[Collected data]
....
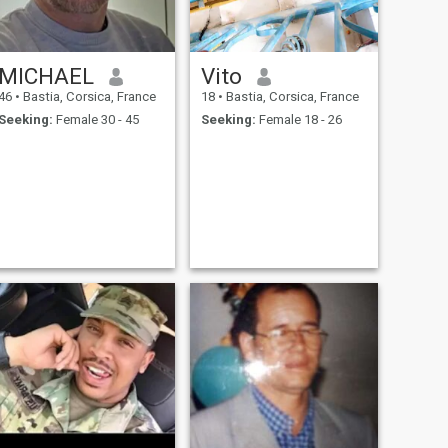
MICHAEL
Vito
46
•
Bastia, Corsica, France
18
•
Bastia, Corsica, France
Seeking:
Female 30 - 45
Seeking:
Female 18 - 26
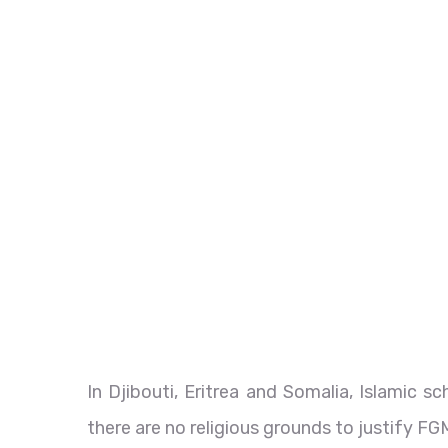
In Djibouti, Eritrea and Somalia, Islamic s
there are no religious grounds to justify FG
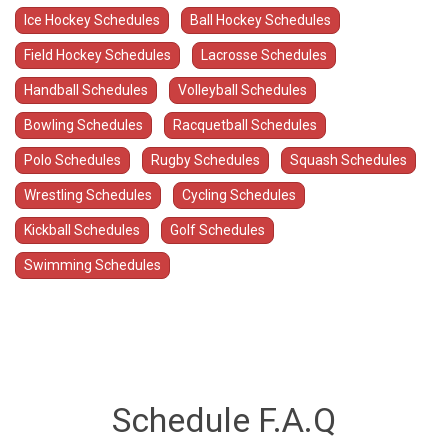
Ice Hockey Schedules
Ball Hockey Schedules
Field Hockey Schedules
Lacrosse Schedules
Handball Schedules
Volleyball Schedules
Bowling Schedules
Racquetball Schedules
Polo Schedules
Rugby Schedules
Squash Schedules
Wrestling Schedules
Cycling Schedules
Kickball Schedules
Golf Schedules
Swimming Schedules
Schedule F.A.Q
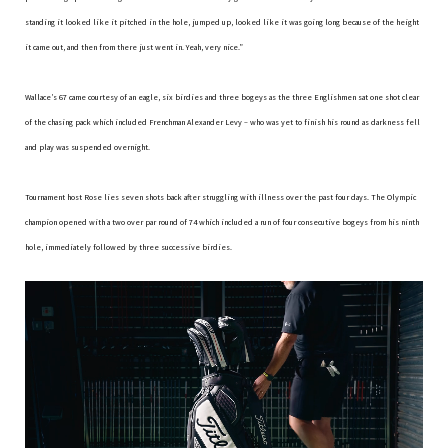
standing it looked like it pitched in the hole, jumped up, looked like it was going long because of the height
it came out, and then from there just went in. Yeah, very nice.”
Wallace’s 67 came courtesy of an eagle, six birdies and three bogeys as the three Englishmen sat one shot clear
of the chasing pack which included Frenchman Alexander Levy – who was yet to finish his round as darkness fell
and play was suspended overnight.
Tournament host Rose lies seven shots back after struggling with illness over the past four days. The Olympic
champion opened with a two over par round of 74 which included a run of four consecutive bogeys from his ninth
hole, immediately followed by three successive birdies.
....
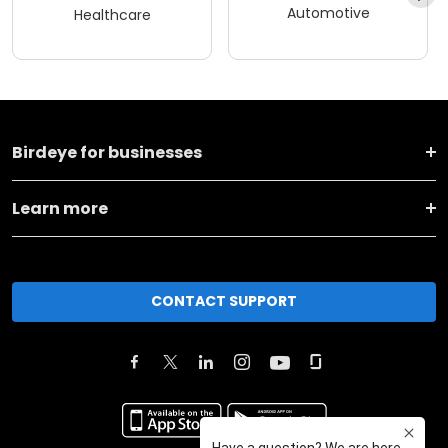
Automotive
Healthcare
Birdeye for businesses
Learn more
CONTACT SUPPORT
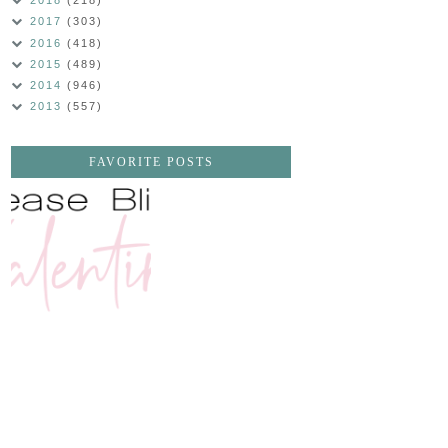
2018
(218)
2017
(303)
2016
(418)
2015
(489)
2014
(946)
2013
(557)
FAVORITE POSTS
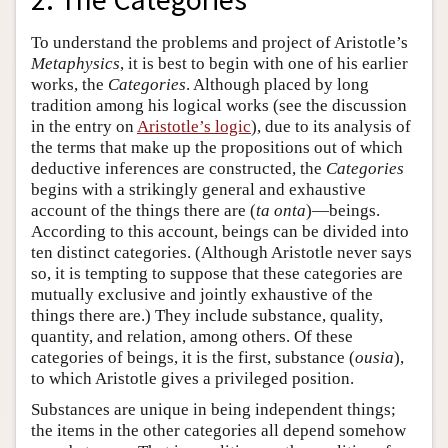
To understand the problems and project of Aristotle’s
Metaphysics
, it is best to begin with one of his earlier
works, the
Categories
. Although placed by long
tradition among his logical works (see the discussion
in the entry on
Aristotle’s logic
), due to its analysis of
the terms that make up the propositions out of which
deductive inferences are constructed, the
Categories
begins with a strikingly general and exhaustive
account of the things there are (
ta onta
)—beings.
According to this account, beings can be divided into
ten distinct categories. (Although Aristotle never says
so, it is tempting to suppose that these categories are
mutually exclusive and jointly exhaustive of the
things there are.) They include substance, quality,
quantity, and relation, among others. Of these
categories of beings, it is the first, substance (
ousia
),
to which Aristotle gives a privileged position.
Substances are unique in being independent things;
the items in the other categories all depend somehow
....
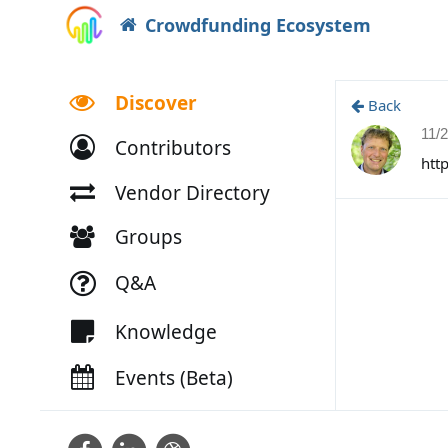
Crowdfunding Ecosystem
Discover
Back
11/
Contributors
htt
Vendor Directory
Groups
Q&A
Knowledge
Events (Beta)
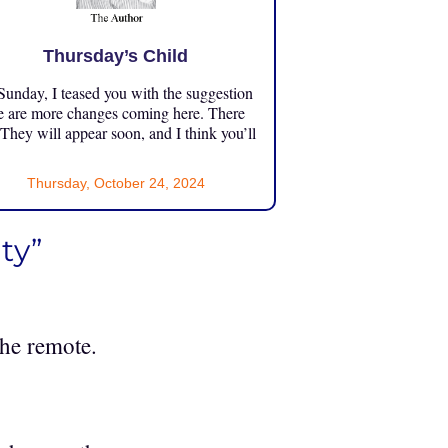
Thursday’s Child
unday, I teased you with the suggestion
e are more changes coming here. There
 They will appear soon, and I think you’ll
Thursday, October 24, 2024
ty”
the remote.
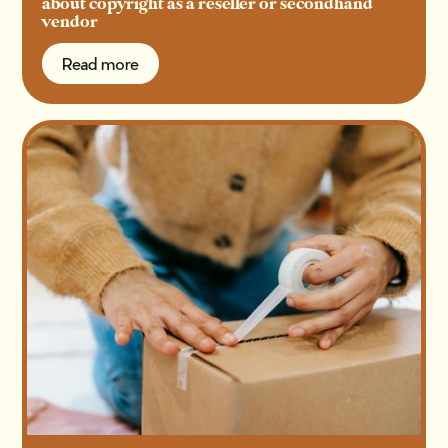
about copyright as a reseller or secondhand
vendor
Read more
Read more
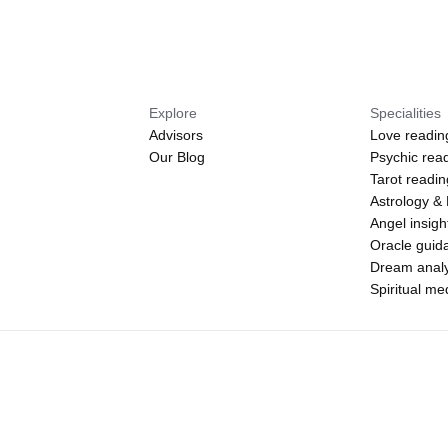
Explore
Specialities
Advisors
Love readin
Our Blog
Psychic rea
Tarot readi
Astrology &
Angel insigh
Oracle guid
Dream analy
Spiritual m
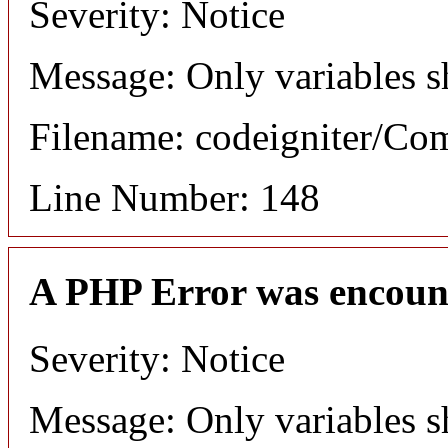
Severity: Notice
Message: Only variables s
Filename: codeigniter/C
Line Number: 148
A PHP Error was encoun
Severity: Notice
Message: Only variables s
....
* [Work to be completed] Scan the data above line by line. Please say how many lines hold the word "came", and give only that number.

* [The answer] 2